Ramazan’ın 15. Günü dünyaya gelmesiyle şereflendiğimiz bugünün anısına Hz. Hasan Aleyhisselamın doğumundaki hikmetleri Prof. Dr. Haydar Baş hocamızın şaheserinden aktararak imam Hasan’ın gönül dünyasından istifade etmeye çalışalım. İnşallah.
Hz. Hasan’ın doğumu ile alakalı Kuleyni, İmam Hasan’ın Hicret’in 2. yılında dünyaya geldiğini yazar. Hasan b. Ali, Hicret’ ten iki yıl sonra Bedir Savaşı’nın olduğu yılın Ramazan ayında doğdu. Bir rivayete göre de Hicret’ten üç yıl sonra doğmuştur.

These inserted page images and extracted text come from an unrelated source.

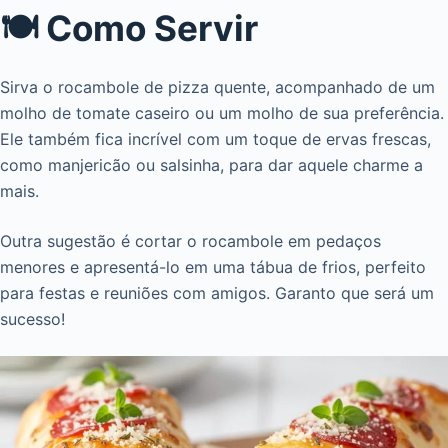
🍽️ Como Servir
Sirva o rocambole de pizza quente, acompanhado de um
molho de tomate caseiro ou um molho de sua preferência.
Ele também fica incrível com um toque de ervas frescas,
como manjericão ou salsinha, para dar aquele charme a
mais.
Outra sugestão é cortar o rocambole em pedaços
menores e apresentá-lo em uma tábua de frios, perfeito
para festas e reuniões com amigos. Garanto que será um
sucesso!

Kırk dokuz yılının Safer ayının sonunda vefat etmiştir. Öldüğünde kırk yedi sene ve birkaç aydı ömrü…”
Hz. Cabir’in ifadesine göre, Hz. Fatıma, İmam Hasan’ını dünyaya getirdiğinde Hz. Peygamber onu beyaz bir beze sarmasını emretmişti. Fakat onu sarı bir beze sardılar. Hz. Fatıma:
“Ey Ali! Çocuğun adını koy'” dedi. Hz. Ali ise, “Onun adını koymakta
Resûlullah ‘ın önüne geçecek değilim!” dedi.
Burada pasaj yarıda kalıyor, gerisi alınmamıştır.